Dünya Nimetini Elinin Tersiyle İtmek..

Son dönemlerde kendilerini “Muhafazakar” olarak tanımlayan kitlenin var olan dünya nimetlerinden faydalanmak adına bırakın bizi kendilerini bile hayretler içerisinde bırakan değişimleri kendileri açısından belki normal olarak karşılanabilir, Kendilerini bu girdaptan kurtaramayanların “Çizgimi düzeliyor, yoksa bizmi çizgiye geliyoruz” şeklinde ifade ettikleri bu garip durum aslında Muhafazakar yapının içerisine düştüğü  çıkmazın da  başka bir izahı olsa gerek diye düşünüyoruz.

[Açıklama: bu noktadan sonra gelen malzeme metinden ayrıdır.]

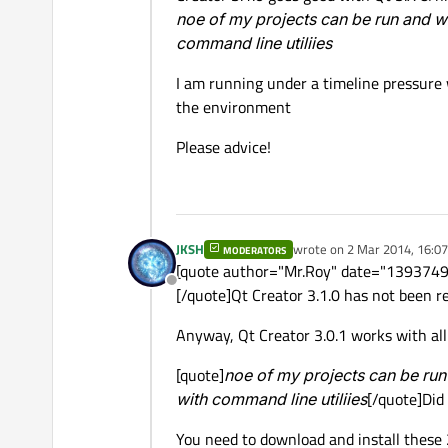
noe of my projects can be run and w
command line utiliies
I am running under a timeline pressure 
the environment
Please advice!
JKSH
wrote on
2 Mar 2014, 16:07
MODERATORS
last edited by
[quote author="Mr.Roy" date="139374955
Offline
[/quote]Qt Creator 3.1.0 has not been r
Anyway, Qt Creator 3.0.1 works with all 
[quote]
noe of my projects can be run
with command line utiliies
[/quote]Did 
You need to download and install these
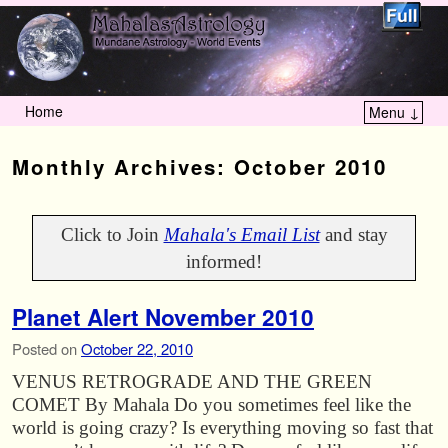
Home
Menu ↓
Skip to primary content
Skip to secondary content
Monthly Archives:
October 2010
Click to Join
Mahala's Email List
and stay
informed!
Planet Alert November 2010
Posted on
October 22, 2010
VENUS RETROGRADE AND THE GREEN
COMET By Mahala Do you sometimes feel like the
world is going crazy? Is everything moving so fast that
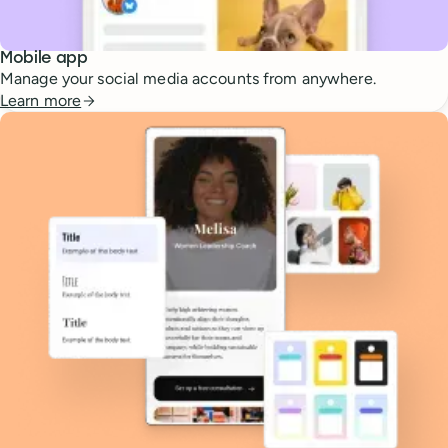
Mobile app
Manage your social media accounts from anywhere.
Learn more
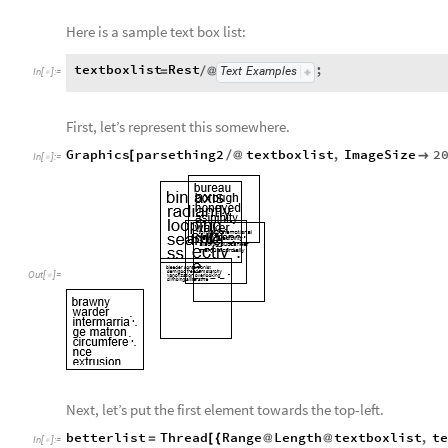
Here is a sample text box list:
textboxlist
Rest
;
Text
Examples
=
/
@
In
[
]
:
=

First, let’s represent this somewhere.
Graphics
parsething2
textboxlist
,
ImageSize
2
[
/
@

In
[
]
:
=

Out
[
]
=

Next, let’s put the first element towards the top-left.
betterlist
Thread
Range
Length
textboxlist
,
t
=
[
{
@
@
In
[
]
:
=

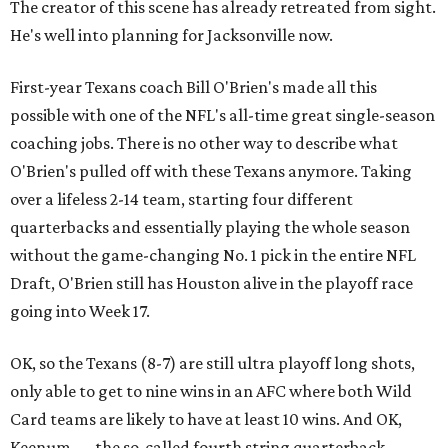
The creator of this scene has already retreated from sight.
He's well into planning for Jacksonville now.
First-year Texans coach Bill O'Brien's made all this
possible with one of the NFL's all-time great single-season
coaching jobs. There is no other way to describe what
O'Brien's pulled off with these Texans anymore. Taking
over a lifeless 2-14 team, starting four different
quarterbacks and essentially playing the whole season
without the game-changing No. 1 pick in the entire NFL
Draft, O'Brien still has Houston alive in the playoff race
going into Week 17.
OK, so the Texans (8-7) are still ultra playoff long shots,
only able to get to nine wins in an AFC where both Wild
Card teams are likely to have at least 10 wins. And OK,
Keenum — the so-called fourth string quarterback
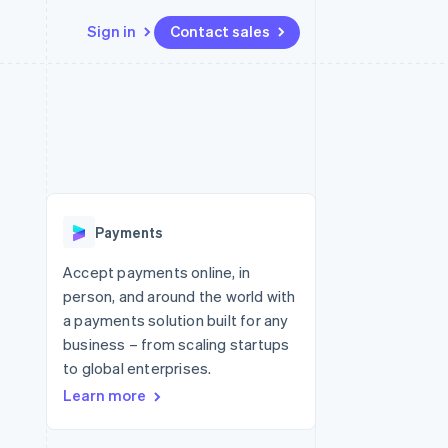
Sign in
Contact sales
Resources
Ecosystem
Contact
 marketplaces
More
App integrations
Partners
Contact sales
Product roadmap
e
Code samples
Stripe App Marketplace
Become a partner
See what's ahead
platforms
Developers blog
 platforms
re
API status
Radar
ncial services
Fraud prevention
Payments
rtual cards
Atlas
Start-up incorporation
Accept payments online, in
person, and around the world with
Climate
Carbon removal
a payments solution built for any
business – from scaling startups
Identity
Online identity verification
to global enterprises.
Learn more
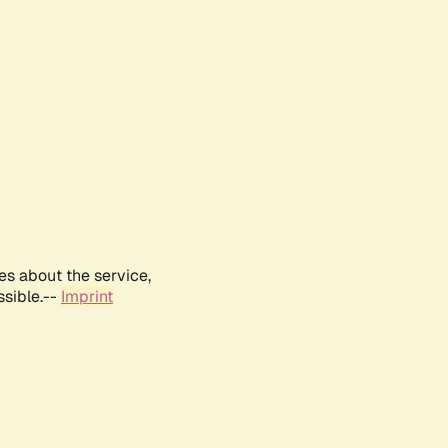
es about the service,
ssible.--
Imprint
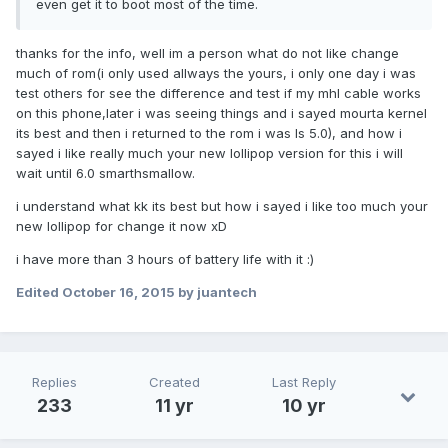
even get it to boot most of the time.
thanks for the info, well im a person what do not like change
much of rom(i only used allways the yours, i only one day i was
test others for see the difference and test if my mhl cable works
on this phone,later i was seeing things and i sayed mourta kernel
its best and then i returned to the rom i was ls 5.0), and how i
sayed i like really much your new lollipop version for this i will
wait until 6.0 smarthsmallow.
i understand what kk its best but how i sayed i like too much your
new lollipop for change it now xD
i have more than 3 hours of battery life with it :)
Edited
October 16, 2015
by juantech
Replies
Created
Last Reply
233
11 yr
10 yr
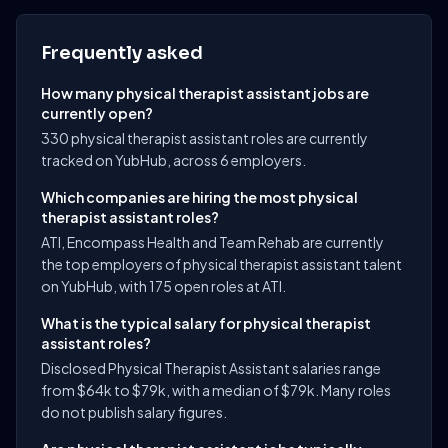
Frequently asked
How many physical therapist assistant jobs are
currently open?
330 physical therapist assistant roles are currently
tracked on YubHub, across 6 employers.
Which companies are hiring the most physical
therapist assistant roles?
ATI, Encompass Health and Team Rehab are currently
the top employers of physical therapist assistant talent
on YubHub, with 175 open roles at ATI.
What is the typical salary for physical therapist
assistant roles?
Disclosed Physical Therapist Assistant salaries range
from $64k to $79k, with a median of $79k. Many roles
do not publish salary figures.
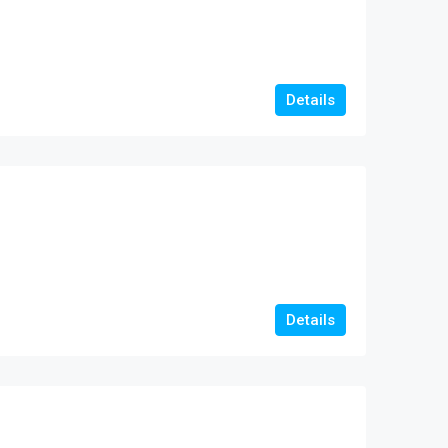
Details
Details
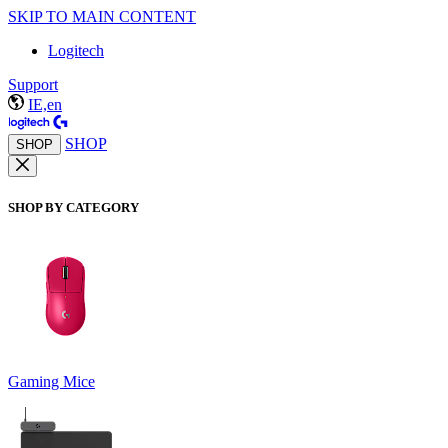
SKIP TO MAIN CONTENT
Logitech
Support
IE,en
SHOP
SHOP
SHOP BY CATEGORY
Gaming Mice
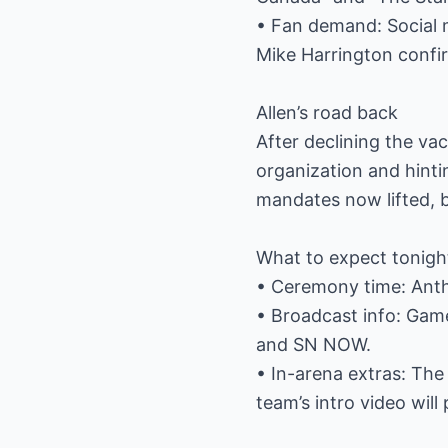
• Fan demand: Social m
Mike Harrington confi
Allen’s road back
After declining the vac
organization and hinti
mandates now lifted, b
What to expect tonigh
• Ceremony time: Anth
• Broadcast info: Gam
and SN NOW.
• In-arena extras: The 
team’s intro video will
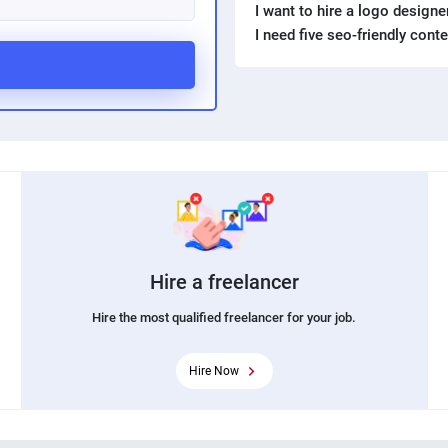
I want to hire a logo design
I need five seo-friendly cont
Hire a freelancer
Hire the most qualified freelancer for your job.
Hire Now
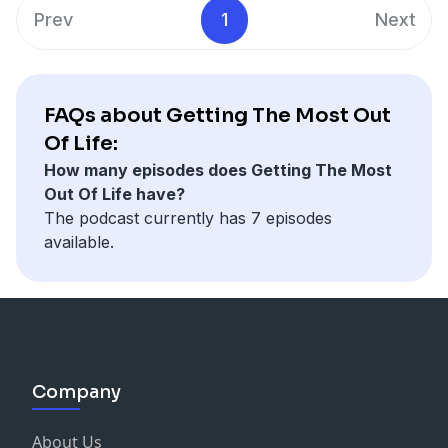
Prev
1
Next
FAQs about Getting The Most Out
Of Life:
How many episodes does Getting The Most
Out Of Life have?
The podcast currently has 7 episodes
available.
Company
About Us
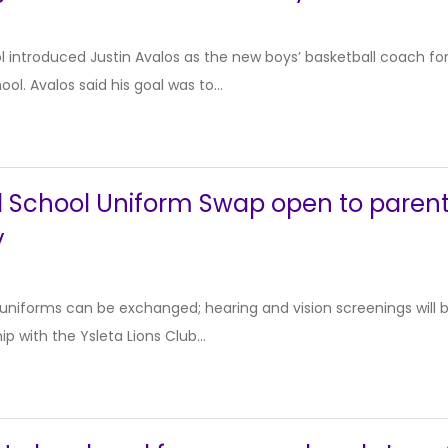
l introduced Justin Avalos as the new boys’ basketball coach f
ool. Avalos said his goal was to...
 School Uniform Swap open to parents
y
 uniforms can be exchanged; hearing and vision screenings will 
hip with the Ysleta Lions Club...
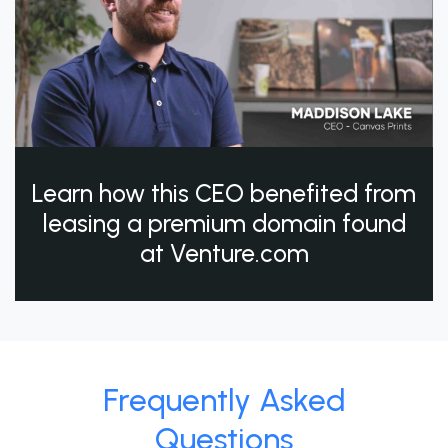
Learn how this CEO benefited from
leasing a premium domain found
at Venture.com
Frequently Asked
Questions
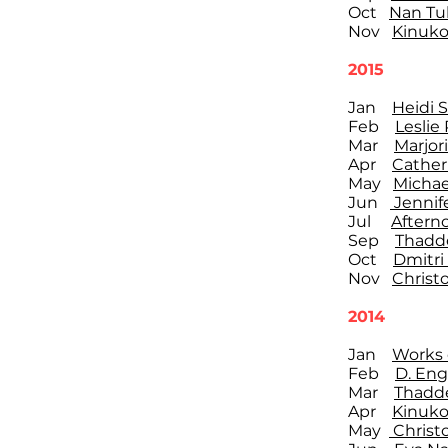
Oct
Nan Tul
Nov
Kinuko
2015
Jan
Heidi 
Feb
Leslie
Mar
Marjor
Apr
Cather
May
Michae
Jun
Jennif
Jul
Aftern
Sep
Thadd
Oct
Dmitri
Nov
Christ
2014
Jan
Works 
Feb
D. Eng
Mar
Thadd
Apr
Kinuko
May
Christ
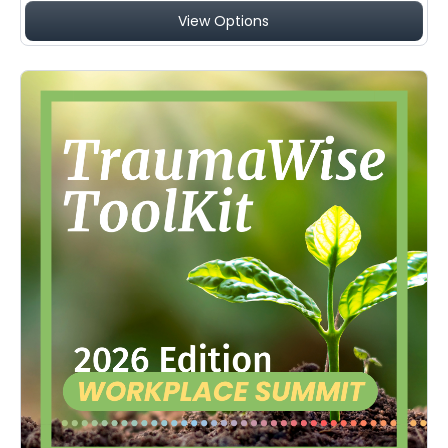
View Options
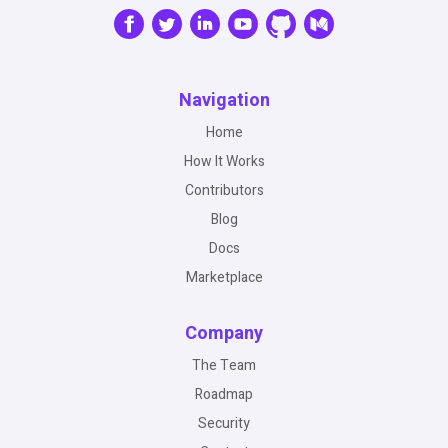
Navigation
Home
How It Works
Contributors
Blog
Docs
Marketplace
Company
The Team
Roadmap
Security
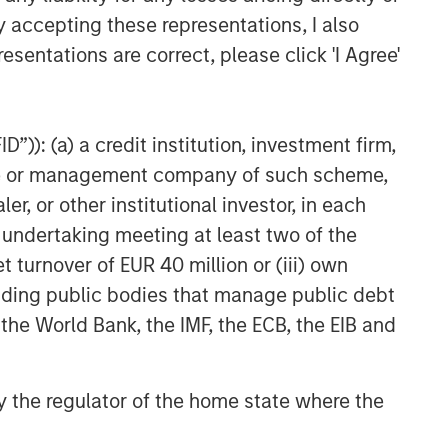
y accepting these representations, I also
nd demand, investor confidence and their
nging regulations in the U.S. and abroad, and
esentations are correct, please click 'I Agree'
eats. Digital assets may be more vulnerable to
assets in a business network.
”)): (a) a credit institution, investment firm,
ge that is used like money. It is not backed by
heme or management company of such scheme,
y. Cryptocurrency may experience very high
or other institutional investor, in each
 other third-party sources believed to be
e undertaking meeting at least two of the
not sought to independently verify information
t turnover of EUR 40 million or (iii) own
red solely for informational and educational
cluding public bodies that manage public debt
dopt any specific investment strategy. The
 the World Bank, the IMF, the ECB, the EIB and
 investment advice, nor should it be construed
l and financial advice, including advice as to
 by the regulator of the home state where the
r the Investment Company Act of 1940, as
t registered ETFs and mutual funds. Investing
 and heightened volatility. MSBT is not suitable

Baş döndürücü bir hızla devam eden bu değişim kendilerini “Muhafazakar” olarak tanımlayan kitlenin  “Dünya nimetleri” karşısında nasıl tuz-buz olduğunun da en büyük ispatı şeklindedir.

Hoşuna giden ancak yaşam tarzlarına ters gelen bütün değerleri yıllar içerisinde bir şekilde esneterek kendilerini sisteme entegre etmek zorunda kalan “Muhafazakar yapının” büyük bir hızla çıktığı bu yolda artık fren yapamaz bir hale geldiği de hemen herkes tarafından fark ediliyor.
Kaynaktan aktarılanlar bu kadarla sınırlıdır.